The correct answer is that the magnetic field is in the $-\hat{\boldsymbol{x}}$ direction. I am confused for 2 reasons:

1. I thought the set of vectors $\{\boldsymbol{k},\boldsymbol{E_0},\boldsymbol{B_0}\}$ form a right-handed set, but I have just shown they are a left-handed set.
2. The first 2 fingers (I thought) are supposed to be reserved for the vectors $\hat{\boldsymbol{k}}$ and ${\boldsymbol{E_0}}$, their vector product should be given by the direction of the thumb.

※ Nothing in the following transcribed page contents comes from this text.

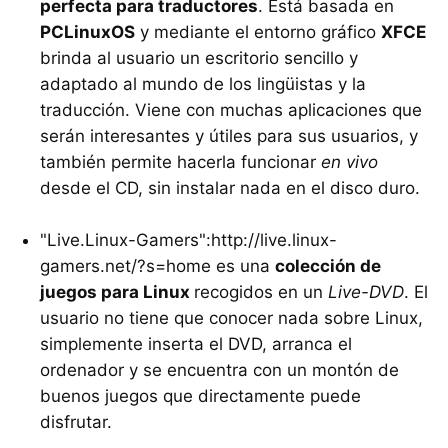
perfecta para traductores
. Está basada en
PCLinuxOS
y mediante el entorno gráfico
XFCE
brinda al usuario un escritorio sencillo y
adaptado al mundo de los lingüistas y la
traducción. Viene con muchas aplicaciones que
serán interesantes y útiles para sus usuarios, y
también permite hacerla funcionar
en vivo
desde el CD, sin instalar nada en el disco duro.
"Live.Linux-Gamers":http://live.linux-
gamers.net/?s=home es una
colección de
juegos para Linux
recogidos en un
Live-DVD
. El
usuario no tiene que conocer nada sobre Linux,
simplemente inserta el DVD, arranca el
ordenador y se encuentra con un montón de
buenos juegos que directamente puede
disfrutar.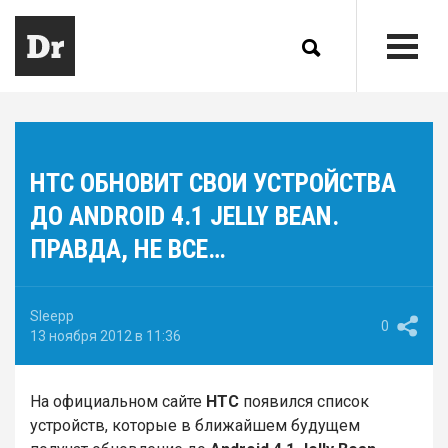
НТС ОБНОВИТ СВОИ УСТРОЙСТВА
ДО ANDROID 4.1 JELLY BEAN.
ПРАВДА, НЕ ВСЕ…
Sleepp
0
13 ноября 2012 в 11:36
На официальном сайте
HTC
появился список
устройств, которые в ближайшем будущем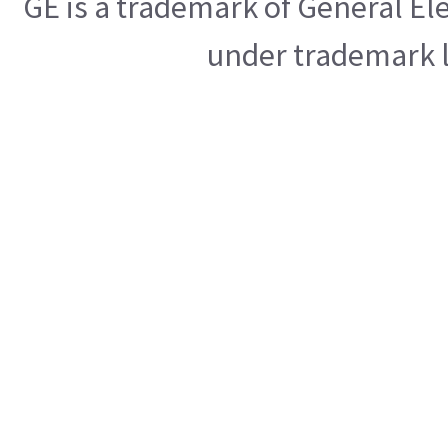
GE is a trademark of General E
under trademark l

Now, I had to point my thumb in the direction of propagation, $\hat{\boldsymbol{k}}$ to determine the direction of ${\boldsymbol{B_0}}$. Is this method I used even valid?

Answer 1

The order in which you are referring to your fingers is incorrect. For a vector equality of the form $\textbf{C} = \textbf A \times \textbf B$, the thumb of your right hand is supposed to represent the direction of the quantity on the left-hand-side: that is, $\textbf{C}$. The index finger then represents $\textbf{A}$, while the middle finger, $\textbf{B}$.

In your case with $\textbf{B} = \frac{1}{\omega} \left(\textbf{k} \times \textbf{E} \right)$, you will need to assign the index finger of your right hand to $\textbf{k}$ and the middle finger to $\textbf{E}$. If you do it correctly, your thumb will point toward $-\hat{x}$, which is the correct direction of $\textbf{B}$.